[[ PROVIDED DATA, beginning ]]
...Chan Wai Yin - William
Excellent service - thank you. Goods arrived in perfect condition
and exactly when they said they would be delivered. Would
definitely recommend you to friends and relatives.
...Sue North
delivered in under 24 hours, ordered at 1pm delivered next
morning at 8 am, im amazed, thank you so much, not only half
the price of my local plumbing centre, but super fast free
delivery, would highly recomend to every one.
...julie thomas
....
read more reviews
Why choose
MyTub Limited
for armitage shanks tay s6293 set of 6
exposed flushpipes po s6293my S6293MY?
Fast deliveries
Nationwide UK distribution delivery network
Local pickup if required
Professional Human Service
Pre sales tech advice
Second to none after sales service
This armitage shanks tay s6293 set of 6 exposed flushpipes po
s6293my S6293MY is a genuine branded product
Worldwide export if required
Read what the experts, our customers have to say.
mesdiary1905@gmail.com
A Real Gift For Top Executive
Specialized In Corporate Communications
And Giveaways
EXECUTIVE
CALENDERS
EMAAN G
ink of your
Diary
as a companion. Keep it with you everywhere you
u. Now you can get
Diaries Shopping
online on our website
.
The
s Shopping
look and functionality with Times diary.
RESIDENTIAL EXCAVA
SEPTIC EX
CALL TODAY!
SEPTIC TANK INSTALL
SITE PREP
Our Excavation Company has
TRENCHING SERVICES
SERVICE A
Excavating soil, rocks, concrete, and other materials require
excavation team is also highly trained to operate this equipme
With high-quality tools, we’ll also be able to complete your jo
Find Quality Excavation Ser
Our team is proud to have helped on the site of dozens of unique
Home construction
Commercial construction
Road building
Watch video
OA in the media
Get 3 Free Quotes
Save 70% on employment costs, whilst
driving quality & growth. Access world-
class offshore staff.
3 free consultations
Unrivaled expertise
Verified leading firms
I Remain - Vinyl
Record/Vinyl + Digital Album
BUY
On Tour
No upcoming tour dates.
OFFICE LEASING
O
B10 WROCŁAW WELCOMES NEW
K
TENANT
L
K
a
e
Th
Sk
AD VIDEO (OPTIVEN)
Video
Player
[[ PROVIDED DATA, end ]]
» **WORK TASK**
Retype the entries. Every line must match exactly.

» **ANSWER TO THIS EXERCISE**
...Chan Wai Yin - William
Excellent service - thank you. Goods arrived in perfect condition
and exactly when they said they would be delivered. Would
definitely recommend you to friends and relatives.
...Sue North
delivered in under 24 hours, ordered at 1pm delivered next
morning at 8 am, im amazed, thank you so much, not only half
the price of my local plumbing centre, but super fast free
delivery, would highly recomend to every one.
...julie thomas
....
read more reviews
Why choose
MyTub Limited
for armitage shanks tay s6293 set of 6
exposed flushpipes po s6293my S6293MY?
Fast deliveries
Nationwide UK distribution delivery network
Local pickup if required
Professional Human Service
Pre sales tech advice
Second to none after sales service
This armitage shanks tay s6293 set of 6 exposed flushpipes po
s6293my S6293MY is a genuine branded product
Worldwide export if required
Read what the experts, our customers have to say.
mesdiary1905@gmail.com
A Real Gift For Top Executive
Specialized In Corporate Communications
And Giveaways
EXECUTIVE
CALENDERS
EMAAN G
ink of your
Diary
as a companion. Keep it with you everywhere you
u. Now you can get
Diaries Shopping
online on our website
.
The
s Shopping
look and functionality with Times diary.
RESIDENTIAL EXCAVA
SEPTIC EX
CALL TODAY!
SEPTIC TANK INSTALL
SITE PREP
Our Excavation Company has
TRENCHING SERVICES
SERVICE A
Excavating soil, rocks, concrete, and other materials require
excavation team is also highly trained to operate this equipme
With high-quality tools, we’ll also be able to complete your jo
Find Quality Excavation Ser
Our team is proud to have helped on the site of dozens of unique
Home construction
Commercial construction
Road building
Watch video
OA in the media
Get 3 Free Quotes
Save 70% on employment costs, whilst
driving quality & growth. Access world-
class offshore staff.
3 free consultations
Unrivaled expertise
Verified leading firms
I Remain - Vinyl
Record/Vinyl + Digital Album
BUY
On Tour
No upcoming tour dates.
OFFICE LEASING
O
B10 WROCŁAW WELCOMES NEW
K
TENANT
L
K
a
e
Th
Sk
AD VIDEO (OPTIVEN)
Video
Player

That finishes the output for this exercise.